:: SUPPLIED DATA ::

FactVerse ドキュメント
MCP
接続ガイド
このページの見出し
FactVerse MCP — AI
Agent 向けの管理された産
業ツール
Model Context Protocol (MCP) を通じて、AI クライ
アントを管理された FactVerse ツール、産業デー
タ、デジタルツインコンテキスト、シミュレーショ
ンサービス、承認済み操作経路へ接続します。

:::

Filter the records for the word "FactVerse" and show every line that has it.

FactVerse ドキュメント
FactVerse MCP — AI
アントを管理された FactVerse ツール、産業デー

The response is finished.